What This Weeks Successful Landing Means for the Future of Robotic Space Exploration

Mars rover Curiosity has landed. You know this because you have an Internet connection and because the hair-raising landing–though conducted in the middle of the night on a Sunday/Monday–was a huge media spectacle, and justifiably so. NASA just delivered the most sophisticated suite of science instruments ever packaged on a planetary rover onto the surface of Mars via an untested landing maneuver, instruments that should provide us with two uninterrupted years of unrivaled geological science on another planet. That in itself is a truly incredible story. But it’s not the whole story.
 
Every interplanetary robotic mission has had its technological “firsts,” and each has had its impact on the design of the missions that would follow. We’ve gone from small rovers to larger ones, from very human-dependent robots to ones that possess degrees of autonomy. It’s impossible to at this early stage to even begin to understand what Curiosity’s science legacy will be, but from a technological standpoint its legacy is already taking shape–to see it, you simply have to read between this week’s headlines. There are a few things we can extrapolate from Curiosity’s successful landing that will have huge impacts on robotic space exploration going forward.
 
We can put big things in places we couldn’t before

“I think this is an example of how the ambitions of the robotic exploration community keep expanding,” Dr. Robert Gold, Chief Technologist of the Space Department at Johns Hopkins Advanced Physics Lab, says of the MSL mission. “We started with the Sojourner rover [part of the Mars Pathfinder mission] that was about the size of my briefcase.

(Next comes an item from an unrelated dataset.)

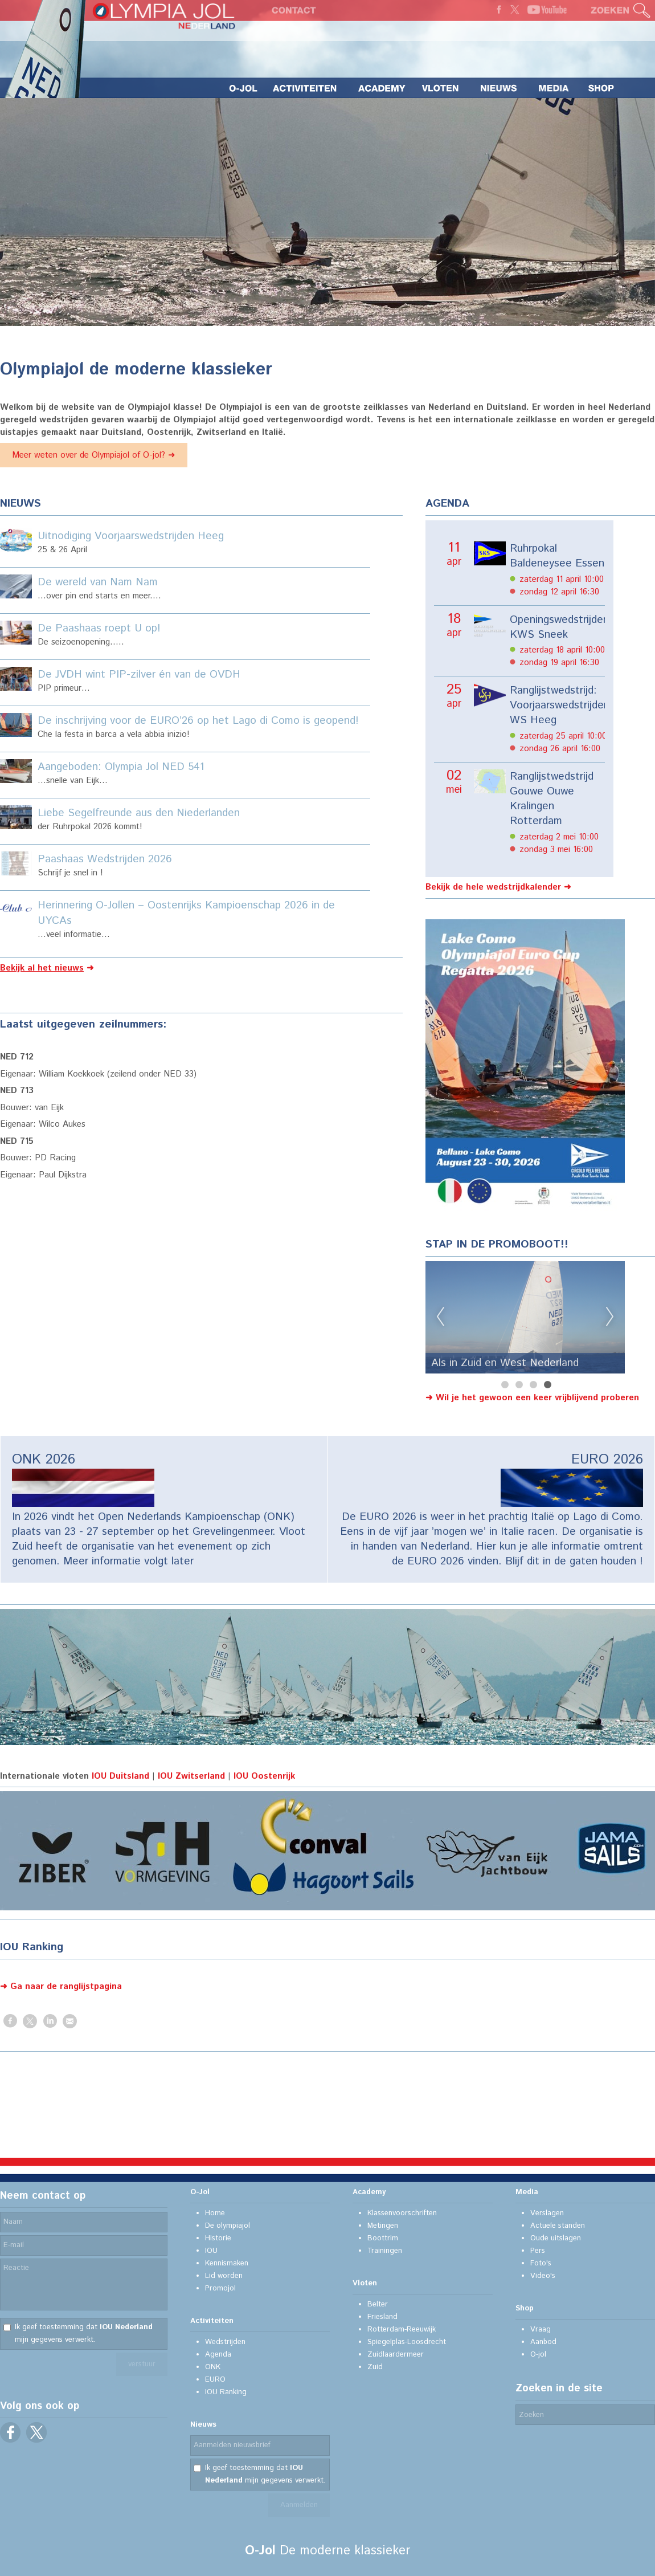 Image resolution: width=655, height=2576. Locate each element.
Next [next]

Then we had Spirit and Opportunity, which were about the size of a desk. Now we’ve got Curiosity–about the size of a small car.”
 
This uptick in size is no accident, and it wasn’t easy to engineer. With each successive Mars rover and lander mission, spaceflight engineers kept coming up with new ways to get larger objects and more science instruments onto the Martian surface because the solution that worked for the previous mission generally wouldn’t scale up for the newer, larger payload. With the sky crane that deposited Curiosity at the bottom of Gale Crater, the problem of scalability seems to have been at least temporarily solved.
 
“We wanted to build a capability to get a metric ton to the surface of mars,” Michael Meyer, lead scientist for NASA’s mars exploration program and program scientist for MSL, says. “So one of the big carry-forward technologies is the whole sky crane apparatus being able to get something that heavy to the surface. This whole system gets rid of the weight of a landing platform, it gets rid of a ramp that would be needed to get off the retro-rockets if it were to land on top of the rockets–we’ve stripped away all of the unnecessary things, and there’s a huge payoff there. It allows us to put something pretty heavy on the surface of mars.”
 
Can it scale to handle even larger payloads? It’s impossible to say without doing some very careful math and modeling, but on its face it seems feasible that we could scale up the sky crane by a factor of two, Meyer says. By a factor of ten? Maybe. The important thing is that NASA put a metric ton on another planetary body. Something that can accurately place that much weight elsewhere in the solar system could deliver future robots, pieces of a future human habitat, an energy source to power a fleet of robots–the possibilities are suddenly wide open. Unlike much of NASA’s previous landing technology, it’s a capability with lots of room to grow. Says MSL Project Scientist John Grotzinger of the sky crane: “I think this is the way that all landed Mars missions will be carried out.”